The closing roundtable discussion then served as the conference’s season finale, so to speak, and, apart from Birgit Däwes and Gary Edgerton, included two representatives of Austrian print journalism and the local television industry. Gary Edgerton opened up the debate with some conclusive remarks and further details on the future of television and, in particular, the role of Netflix and other DCPs (digital content providers) in the current media landscape and prophesied that television – if not in the form of technology – will surely continue to thrive as a cultural practice for at least the next half-century. Regarding the role of Netflix and others, Edgerton was skeptical about the longevity of their business model because of emerging new technological barriers that the industry will soon meet, since the current internet bandwidth usage in the US by Netflix users alone already amounts to 25% of all web traffic – and nobody knows what happens if the user numbers further increase and the repercussions that will have for the web traffic regulation and the internet per se.
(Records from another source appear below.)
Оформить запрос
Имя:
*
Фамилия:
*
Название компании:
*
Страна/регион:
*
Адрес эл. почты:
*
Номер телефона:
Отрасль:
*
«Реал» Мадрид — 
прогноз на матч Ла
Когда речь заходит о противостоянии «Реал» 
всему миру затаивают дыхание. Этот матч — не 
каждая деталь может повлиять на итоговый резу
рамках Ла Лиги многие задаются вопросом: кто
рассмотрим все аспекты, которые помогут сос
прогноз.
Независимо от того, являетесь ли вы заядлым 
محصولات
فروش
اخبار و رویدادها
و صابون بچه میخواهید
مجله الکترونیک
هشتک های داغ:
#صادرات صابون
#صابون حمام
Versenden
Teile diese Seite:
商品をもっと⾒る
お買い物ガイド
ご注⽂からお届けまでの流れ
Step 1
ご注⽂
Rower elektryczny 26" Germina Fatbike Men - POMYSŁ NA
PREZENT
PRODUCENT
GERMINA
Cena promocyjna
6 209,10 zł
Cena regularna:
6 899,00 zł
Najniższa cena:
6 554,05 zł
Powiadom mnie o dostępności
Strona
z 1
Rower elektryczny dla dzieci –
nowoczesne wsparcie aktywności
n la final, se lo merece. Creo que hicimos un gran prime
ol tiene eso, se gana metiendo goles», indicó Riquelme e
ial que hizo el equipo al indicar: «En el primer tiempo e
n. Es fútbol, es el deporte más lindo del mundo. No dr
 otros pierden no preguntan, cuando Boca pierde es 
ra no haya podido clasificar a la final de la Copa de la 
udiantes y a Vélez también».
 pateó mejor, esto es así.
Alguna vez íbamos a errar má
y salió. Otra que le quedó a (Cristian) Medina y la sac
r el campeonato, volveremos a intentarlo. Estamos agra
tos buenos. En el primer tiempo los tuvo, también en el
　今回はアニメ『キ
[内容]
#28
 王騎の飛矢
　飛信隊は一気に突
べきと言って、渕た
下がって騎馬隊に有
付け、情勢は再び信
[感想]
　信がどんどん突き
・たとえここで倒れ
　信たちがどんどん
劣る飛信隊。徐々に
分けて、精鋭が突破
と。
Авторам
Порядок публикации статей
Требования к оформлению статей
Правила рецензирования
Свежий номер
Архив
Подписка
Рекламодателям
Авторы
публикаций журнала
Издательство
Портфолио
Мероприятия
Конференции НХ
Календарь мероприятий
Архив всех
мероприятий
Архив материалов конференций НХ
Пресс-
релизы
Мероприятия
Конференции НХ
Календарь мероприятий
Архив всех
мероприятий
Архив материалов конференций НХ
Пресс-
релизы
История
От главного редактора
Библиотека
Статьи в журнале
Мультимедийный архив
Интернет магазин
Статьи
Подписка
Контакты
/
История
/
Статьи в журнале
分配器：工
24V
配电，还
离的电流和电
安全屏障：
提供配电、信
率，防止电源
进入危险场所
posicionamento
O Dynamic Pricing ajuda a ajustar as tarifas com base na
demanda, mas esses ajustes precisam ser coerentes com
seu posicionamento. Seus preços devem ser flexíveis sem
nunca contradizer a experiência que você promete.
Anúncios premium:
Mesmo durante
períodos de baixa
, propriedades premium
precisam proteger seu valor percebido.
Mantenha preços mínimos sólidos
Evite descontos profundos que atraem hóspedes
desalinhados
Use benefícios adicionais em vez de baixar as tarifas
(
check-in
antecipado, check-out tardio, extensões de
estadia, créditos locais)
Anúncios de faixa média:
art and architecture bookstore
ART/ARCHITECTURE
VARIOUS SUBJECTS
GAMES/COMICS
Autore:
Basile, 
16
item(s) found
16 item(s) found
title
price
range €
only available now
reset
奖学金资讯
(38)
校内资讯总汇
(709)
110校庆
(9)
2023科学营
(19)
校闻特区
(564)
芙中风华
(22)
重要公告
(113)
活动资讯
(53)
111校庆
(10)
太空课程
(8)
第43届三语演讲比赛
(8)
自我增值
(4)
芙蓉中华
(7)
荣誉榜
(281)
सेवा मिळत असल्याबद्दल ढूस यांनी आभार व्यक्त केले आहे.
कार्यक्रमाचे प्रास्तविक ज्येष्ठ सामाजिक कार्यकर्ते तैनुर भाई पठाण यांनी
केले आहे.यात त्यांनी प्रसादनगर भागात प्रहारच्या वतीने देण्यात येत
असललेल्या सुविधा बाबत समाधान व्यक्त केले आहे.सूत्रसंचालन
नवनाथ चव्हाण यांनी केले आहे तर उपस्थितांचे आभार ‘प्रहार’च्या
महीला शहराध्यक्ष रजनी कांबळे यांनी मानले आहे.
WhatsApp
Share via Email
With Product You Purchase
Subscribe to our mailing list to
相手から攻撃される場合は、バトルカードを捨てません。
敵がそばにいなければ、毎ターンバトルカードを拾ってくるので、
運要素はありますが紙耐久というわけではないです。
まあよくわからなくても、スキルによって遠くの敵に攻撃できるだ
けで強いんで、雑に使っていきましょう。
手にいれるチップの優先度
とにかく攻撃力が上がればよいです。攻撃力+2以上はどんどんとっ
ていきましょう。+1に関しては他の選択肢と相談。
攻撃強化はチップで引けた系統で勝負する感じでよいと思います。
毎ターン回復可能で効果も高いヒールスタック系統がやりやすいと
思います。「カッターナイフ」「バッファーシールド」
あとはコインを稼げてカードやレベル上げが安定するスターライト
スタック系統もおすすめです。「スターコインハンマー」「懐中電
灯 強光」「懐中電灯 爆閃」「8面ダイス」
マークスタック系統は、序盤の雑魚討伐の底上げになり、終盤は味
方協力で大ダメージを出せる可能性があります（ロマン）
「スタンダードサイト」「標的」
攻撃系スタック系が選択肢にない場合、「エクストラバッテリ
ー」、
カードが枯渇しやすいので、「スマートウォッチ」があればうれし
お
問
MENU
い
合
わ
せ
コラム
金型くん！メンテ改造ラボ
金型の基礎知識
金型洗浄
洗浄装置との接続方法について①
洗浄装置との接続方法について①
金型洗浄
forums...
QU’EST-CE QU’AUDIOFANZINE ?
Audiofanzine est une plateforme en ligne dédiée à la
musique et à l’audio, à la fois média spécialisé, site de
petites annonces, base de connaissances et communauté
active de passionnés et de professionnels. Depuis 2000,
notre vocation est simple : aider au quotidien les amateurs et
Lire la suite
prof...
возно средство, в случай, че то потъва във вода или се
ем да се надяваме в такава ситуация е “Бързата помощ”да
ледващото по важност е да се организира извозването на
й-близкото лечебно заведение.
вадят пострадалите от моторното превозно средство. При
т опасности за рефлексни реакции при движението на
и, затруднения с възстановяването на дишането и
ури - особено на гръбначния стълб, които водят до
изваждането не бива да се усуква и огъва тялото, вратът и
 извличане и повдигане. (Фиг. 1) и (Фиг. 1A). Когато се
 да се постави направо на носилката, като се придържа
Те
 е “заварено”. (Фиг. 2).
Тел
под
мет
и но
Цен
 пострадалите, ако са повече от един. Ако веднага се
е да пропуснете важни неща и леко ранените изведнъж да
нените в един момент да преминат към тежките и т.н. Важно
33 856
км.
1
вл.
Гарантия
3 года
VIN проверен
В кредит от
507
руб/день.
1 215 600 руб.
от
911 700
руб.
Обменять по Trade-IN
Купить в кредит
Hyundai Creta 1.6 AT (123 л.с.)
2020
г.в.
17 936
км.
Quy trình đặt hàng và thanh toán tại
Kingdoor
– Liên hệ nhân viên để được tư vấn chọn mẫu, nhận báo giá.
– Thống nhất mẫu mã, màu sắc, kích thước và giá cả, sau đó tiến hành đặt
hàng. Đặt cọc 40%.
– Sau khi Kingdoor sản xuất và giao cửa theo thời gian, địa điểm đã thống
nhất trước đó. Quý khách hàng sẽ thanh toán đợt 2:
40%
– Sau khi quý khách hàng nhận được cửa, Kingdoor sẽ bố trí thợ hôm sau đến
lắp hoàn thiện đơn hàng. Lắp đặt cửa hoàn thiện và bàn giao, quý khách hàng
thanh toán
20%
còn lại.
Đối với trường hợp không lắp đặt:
From that starting point emerged a discussion on the notion of “Quality” that quickly centered on the international comparability of US vs. European productions and corresponding question regarding the output of European complex TV serials, which in comparison still struggles on the verge of non-existence. In that context, a perceived stark contrast on the European continent and of particularly Austrian and German television was highlighted, that, with an apparent mentality of Least Objectionable Programming that seems to be present in almost all of the networks (and, of course, with a small sample of notable examples to prove the rule), has much deeper structural problems to face than does the US American counterpart. Further comparisons between issues of success measurement in regards to ratings that, particularly in the European context, at the present moment fail to represent large groups of users that use other than the traditional ways to watch TV.
So, to conclude, this event has been a truly productive and amazingly interesting one, with a broad and diverse collection of perspectives on the role of contemporary television within the larger sociocultural context of today.